Peak Performance

November 18, 2020

This article was originally published in Populous Magazine, our biannual publication featuring news and trends from the worlds of sport, entertainment, and major public events. Find out more, and sign up to receive a free copy, here.

Siddharth Soni, Associate Principal in Populous’s New Delhi office, lives for his mountain expeditions in the Himalayas. They have taught him resilience and decision-making skills. They give him
a humbling perspective on life.


 

Siddharth Soni’s love affair with the Himalayas began in his teens. Fresh out of high school and not yet certain of his career path, he was encouraged by his father, a military man, to step out of his comfort zone and explore the world. “He told me, ‘You’re not a kid anymore. Go out and travel. Be on your own’,” Siddharth recalls.

His maiden expedition was to the Valley of Flowers National Park, a UNESCO world heritage site in the Himalayas, far from Siddharth’s New Delhi home. Travelling with only a backpack, he chose a “relatively simple” route, following a snaking trail through the foothills before climbing sharply to 4,500 metres (14,700 feet). At this altitude, the oxygen level is about half that found at sea level.

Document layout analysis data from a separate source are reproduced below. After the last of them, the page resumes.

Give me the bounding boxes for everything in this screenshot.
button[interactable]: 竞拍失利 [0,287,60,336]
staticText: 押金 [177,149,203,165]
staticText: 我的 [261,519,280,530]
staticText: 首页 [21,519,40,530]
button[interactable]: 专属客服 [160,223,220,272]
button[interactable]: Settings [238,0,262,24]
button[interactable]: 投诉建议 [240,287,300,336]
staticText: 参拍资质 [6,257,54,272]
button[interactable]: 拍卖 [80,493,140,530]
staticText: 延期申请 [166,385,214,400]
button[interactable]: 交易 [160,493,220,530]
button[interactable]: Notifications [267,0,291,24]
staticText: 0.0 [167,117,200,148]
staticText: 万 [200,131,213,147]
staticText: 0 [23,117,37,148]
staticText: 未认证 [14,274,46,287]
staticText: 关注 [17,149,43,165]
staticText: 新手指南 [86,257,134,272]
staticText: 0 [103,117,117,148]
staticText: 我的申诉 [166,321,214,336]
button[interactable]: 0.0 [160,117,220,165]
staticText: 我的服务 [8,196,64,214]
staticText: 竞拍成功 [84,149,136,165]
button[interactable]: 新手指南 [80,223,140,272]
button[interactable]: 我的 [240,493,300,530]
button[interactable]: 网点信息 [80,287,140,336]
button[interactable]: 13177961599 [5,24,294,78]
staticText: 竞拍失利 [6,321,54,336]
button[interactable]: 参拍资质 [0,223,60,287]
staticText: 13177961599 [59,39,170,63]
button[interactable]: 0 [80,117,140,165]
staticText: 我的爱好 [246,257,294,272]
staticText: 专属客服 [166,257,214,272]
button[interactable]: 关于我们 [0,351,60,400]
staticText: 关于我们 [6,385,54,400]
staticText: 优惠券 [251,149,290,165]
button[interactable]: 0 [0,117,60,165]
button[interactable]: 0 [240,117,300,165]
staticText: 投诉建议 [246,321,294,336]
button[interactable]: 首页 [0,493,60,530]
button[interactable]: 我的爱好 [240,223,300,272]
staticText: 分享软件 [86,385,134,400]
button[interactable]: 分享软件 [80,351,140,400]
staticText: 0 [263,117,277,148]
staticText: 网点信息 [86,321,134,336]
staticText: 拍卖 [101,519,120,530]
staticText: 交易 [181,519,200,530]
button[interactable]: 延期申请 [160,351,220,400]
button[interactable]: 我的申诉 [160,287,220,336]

For the young Siddharth, who had embarked on his adventure without any training, the ascent was punishing. Nevertheless, he was hooked. “Being outdoors and camping, living on your own, being independent… I realised it’s a whole different way of looking at things. It’s not just travel as such. It’s about discovery. I got to know a lot more about myself and found some friends along the way. That’s what made it really special.”

Ever since then, Siddharth has returned to the mountains at every opportunity. He has trekked around several peaks and massifs that rise past 8,000 metres, including Kangchenjunga, Annapurna, Dhaulagiri and Manaslu.

Severe snowfall makes most routes inaccessible between December and April, and it’s during this period he trains and plans his trips. He says it takes at least three months to organise permits, porters and sherpas.

His training focusses on preparing for the reduced oxygen levels at high altitude, and for carrying a rucksack weighing up to 20kgs (45lbs). Starting up to four months before an expedition, his gym regime includes high-repetition bodyweight exercises to increase lung capacity, build strength, and become leaner. He also adjusts his diet: “No junk, no carbs. It’s about eating light.”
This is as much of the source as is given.